The mainstay of treating patients with leukemia, lymphoma, and myeloma is chemotherapy, usually using 2 or more anti-cancer drugs. There are approximately 50 drugs now in use for treating these cancers. Some patients with ALL, Hodgkin lymphoma, and some non-Hodgkin lymphomas can be treated with radiation therapy in addition to chemotherapy.
First introduced approximately 35 years ago, blood and bone marrowstem cell transplantation is now standard treatment for select patients with leukemia, lymphoma, and myeloma. These stem cells may come from an identical twin ("syngeneic") or a donor with the same tissue type ("allogeneic"), such as a sibling. The National Marrow Donor Program keeps a registry of potential unrelated donors.
Other sources of stem cells include those harvested from the patient themselves while the patient is in remission. The harvested cells are treated with chemotherapy and can be frozen to be later infused back into the patient.

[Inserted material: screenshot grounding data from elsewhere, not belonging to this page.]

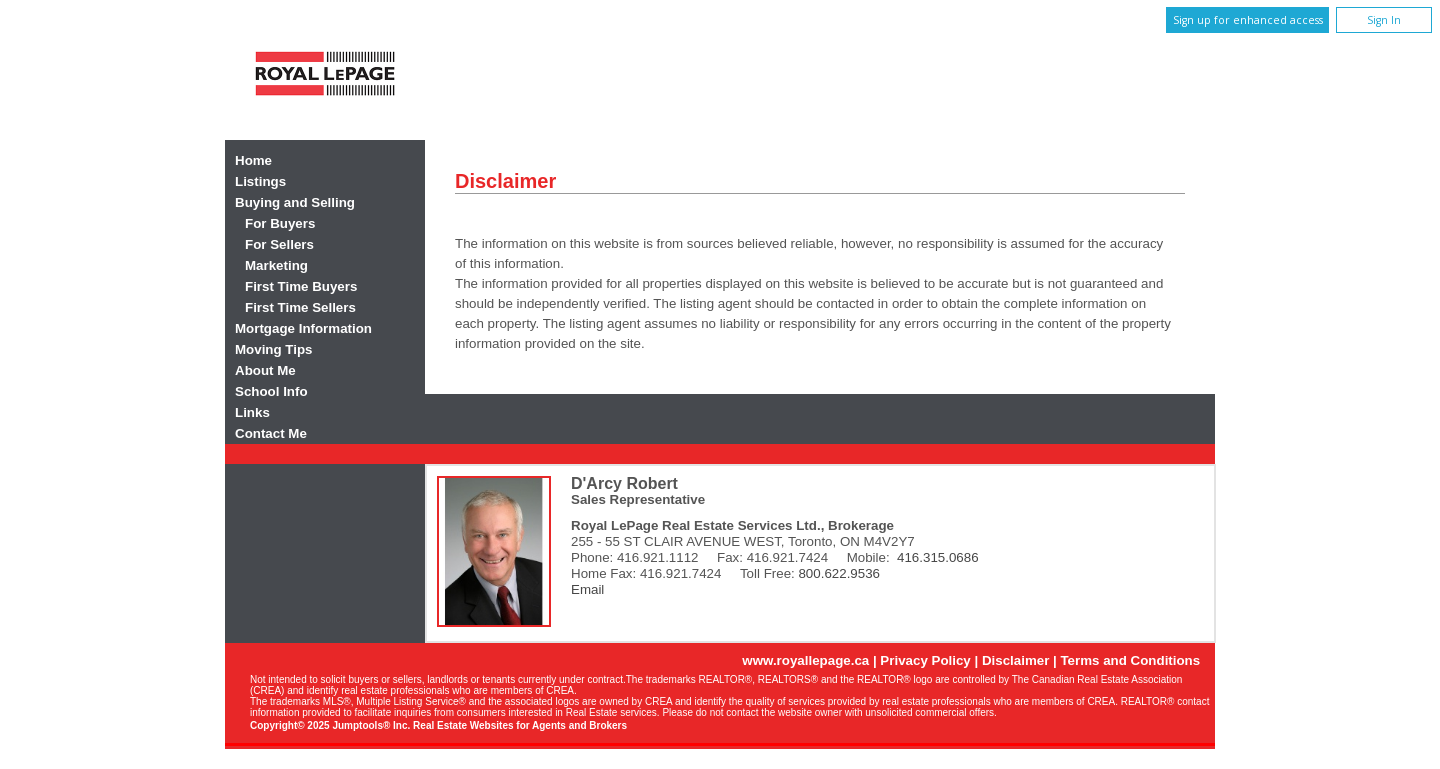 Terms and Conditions (1130, 660)
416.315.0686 (938, 557)
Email (587, 589)
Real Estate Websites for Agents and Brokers (520, 725)
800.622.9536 (839, 573)
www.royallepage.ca (805, 660)
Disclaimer (1015, 660)
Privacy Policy (925, 660)
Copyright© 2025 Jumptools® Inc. (330, 725)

Stem cells can also be harvested from blood, umbilical cord blood, and placental blood.
The basic concept is that the donor stem cells take hold, attack, and suppress the cancerous cells. The donor cells then take over and produce healthy, non-cancerous blood cells. In order to do this, the patient's bone marrow and immune system has to be wiped out by chemotherapy drugs, a difficult and often toxic process known as "ablative". Now, "non-ablative" techniques use lower doses of immunosuppressive drugs, preserving some of the patient's blood cell and immune system, and making the process much less toxic and more tolerable.